Exercise description
Where a line holds the word "立即购买", copy it from the records.

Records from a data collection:
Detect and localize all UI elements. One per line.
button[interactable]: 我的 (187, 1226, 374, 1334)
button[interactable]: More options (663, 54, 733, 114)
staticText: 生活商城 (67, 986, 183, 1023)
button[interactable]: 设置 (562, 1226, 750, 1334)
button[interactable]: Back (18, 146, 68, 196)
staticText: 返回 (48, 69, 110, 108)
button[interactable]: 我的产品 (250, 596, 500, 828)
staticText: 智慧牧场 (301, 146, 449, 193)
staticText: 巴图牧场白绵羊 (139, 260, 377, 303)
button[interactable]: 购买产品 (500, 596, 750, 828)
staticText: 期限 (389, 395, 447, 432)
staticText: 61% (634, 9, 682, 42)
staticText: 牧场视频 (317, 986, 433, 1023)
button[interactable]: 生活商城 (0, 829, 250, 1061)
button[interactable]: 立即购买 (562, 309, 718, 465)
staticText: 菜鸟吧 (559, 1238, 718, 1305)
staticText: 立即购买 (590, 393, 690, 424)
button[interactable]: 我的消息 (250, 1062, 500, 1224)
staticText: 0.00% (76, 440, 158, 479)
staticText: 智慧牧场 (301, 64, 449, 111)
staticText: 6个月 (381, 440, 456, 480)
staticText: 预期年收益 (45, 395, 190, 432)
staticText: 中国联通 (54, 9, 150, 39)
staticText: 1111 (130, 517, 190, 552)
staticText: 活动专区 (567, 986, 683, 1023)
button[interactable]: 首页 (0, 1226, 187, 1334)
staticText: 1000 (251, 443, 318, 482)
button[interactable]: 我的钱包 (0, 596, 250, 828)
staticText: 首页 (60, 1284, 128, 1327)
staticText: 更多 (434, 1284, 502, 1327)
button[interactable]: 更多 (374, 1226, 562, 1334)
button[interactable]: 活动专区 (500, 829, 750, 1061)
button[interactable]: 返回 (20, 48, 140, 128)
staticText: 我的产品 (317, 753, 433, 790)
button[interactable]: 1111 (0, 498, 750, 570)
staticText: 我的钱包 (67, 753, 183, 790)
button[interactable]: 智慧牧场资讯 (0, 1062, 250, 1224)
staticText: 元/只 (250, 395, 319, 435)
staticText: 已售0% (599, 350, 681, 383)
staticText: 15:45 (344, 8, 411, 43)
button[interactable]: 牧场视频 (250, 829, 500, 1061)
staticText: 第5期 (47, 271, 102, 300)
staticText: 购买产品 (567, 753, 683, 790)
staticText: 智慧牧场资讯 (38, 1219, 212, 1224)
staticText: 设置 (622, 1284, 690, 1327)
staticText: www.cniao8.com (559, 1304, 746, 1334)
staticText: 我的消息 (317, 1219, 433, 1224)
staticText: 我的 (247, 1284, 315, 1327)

Answer to this problem
button[interactable]: 立即购买 (562, 309, 718, 465)
staticText: 立即购买 (590, 393, 690, 424)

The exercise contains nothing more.